If I ever get bored enough to write a piece about the ten best 1920s silent movies for people who think that they hate 1920s silent movies, this dizzingly creative fantasy directed by Fritz Lang would definitely make the cut. It would sit pretty right next to the transcendent likes of Alfred Hitchock’s The Lodger and Buster Keaton’s Sherlock Jr.
The story is simple. A sweet and harmless traveling young couple about to be married stop for the night in a German village where everyone’s buzzing about a stranger in town who hangs around the cemetery dressed all in black. Next thing you know, the future husband is deader than a doornail. Turns out that the black-clad stranger is Death with a capital D, a supernatural being who merely obeys God’s orders to snatch up souls from Earth when their time is up.
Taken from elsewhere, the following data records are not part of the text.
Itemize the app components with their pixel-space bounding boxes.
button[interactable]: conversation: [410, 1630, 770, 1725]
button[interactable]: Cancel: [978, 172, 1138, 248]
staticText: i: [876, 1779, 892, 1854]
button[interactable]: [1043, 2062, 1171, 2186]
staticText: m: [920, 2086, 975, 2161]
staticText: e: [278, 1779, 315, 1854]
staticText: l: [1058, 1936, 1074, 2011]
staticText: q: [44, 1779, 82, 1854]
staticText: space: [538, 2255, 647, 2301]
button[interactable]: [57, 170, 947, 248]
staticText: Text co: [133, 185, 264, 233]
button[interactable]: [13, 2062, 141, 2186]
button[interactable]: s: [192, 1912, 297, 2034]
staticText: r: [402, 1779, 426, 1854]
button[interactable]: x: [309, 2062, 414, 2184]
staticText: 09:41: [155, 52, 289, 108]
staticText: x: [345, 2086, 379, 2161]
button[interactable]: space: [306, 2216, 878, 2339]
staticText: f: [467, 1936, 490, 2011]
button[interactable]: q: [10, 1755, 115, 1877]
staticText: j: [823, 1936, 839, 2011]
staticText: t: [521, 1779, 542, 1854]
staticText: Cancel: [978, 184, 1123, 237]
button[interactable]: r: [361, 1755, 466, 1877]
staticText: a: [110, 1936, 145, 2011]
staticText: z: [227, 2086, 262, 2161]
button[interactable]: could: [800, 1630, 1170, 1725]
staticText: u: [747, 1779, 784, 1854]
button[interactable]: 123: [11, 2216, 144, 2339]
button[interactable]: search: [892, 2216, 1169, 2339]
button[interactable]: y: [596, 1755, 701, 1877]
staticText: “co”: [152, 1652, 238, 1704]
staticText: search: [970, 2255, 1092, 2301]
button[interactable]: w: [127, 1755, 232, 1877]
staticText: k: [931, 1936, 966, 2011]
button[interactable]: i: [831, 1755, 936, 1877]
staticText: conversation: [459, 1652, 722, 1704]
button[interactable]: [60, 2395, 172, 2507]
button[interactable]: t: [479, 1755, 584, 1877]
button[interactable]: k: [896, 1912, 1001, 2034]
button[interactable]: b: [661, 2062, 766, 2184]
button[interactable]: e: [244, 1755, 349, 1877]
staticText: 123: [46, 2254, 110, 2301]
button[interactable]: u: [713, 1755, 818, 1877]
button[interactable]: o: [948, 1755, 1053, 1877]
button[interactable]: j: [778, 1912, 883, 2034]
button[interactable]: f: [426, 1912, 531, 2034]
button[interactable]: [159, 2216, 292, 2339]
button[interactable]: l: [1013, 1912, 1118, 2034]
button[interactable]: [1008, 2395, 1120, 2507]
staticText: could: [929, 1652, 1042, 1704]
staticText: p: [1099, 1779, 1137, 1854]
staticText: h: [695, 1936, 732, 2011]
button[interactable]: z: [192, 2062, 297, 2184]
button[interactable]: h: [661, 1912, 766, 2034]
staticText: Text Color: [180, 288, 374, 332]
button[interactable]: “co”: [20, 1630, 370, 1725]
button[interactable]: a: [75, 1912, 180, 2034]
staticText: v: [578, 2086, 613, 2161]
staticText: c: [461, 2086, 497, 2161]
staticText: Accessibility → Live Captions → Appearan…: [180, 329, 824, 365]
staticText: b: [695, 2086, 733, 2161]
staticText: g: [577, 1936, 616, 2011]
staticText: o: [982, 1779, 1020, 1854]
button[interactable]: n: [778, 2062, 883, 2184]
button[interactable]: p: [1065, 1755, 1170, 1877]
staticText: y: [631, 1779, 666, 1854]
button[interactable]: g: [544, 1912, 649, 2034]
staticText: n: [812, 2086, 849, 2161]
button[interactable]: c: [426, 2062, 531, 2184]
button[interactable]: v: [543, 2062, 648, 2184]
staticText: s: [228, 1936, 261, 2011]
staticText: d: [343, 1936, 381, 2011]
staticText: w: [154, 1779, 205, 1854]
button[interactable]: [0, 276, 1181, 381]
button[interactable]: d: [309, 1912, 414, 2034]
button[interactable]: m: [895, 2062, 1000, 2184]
Through mystical means, hastily depicted in that silent movie way, the heartbroken woman appeals directly to Death to save her man.
Death isn’t sure if he can help her, but he might be able to swing it IF she can save three other people who are scheduled for an untimely demise that day. So, she’s magically transported to different parts of the world. The infidel-slaying Islamic Middle East. A carnival in Venice, Italy. And behind the palace walls of a Chinese dictatorship. Each episode is wilder than the next, with more harsh situations and more dreamy special effects. Lil Dagover (as the wife) and Walter Janssen (as her future husband) are reborn as different people in each vignette, but the scenario is always the same. He’s doomed and she needs to save him.
I don’t want to spoil anything, but let’s just say that the Germans in the 1920s weren’t afraid to roll a dark cloud or two over your head. Also, this film is strange and beautiful and the work of a confident young cinema stylist with a bright future ahead of him.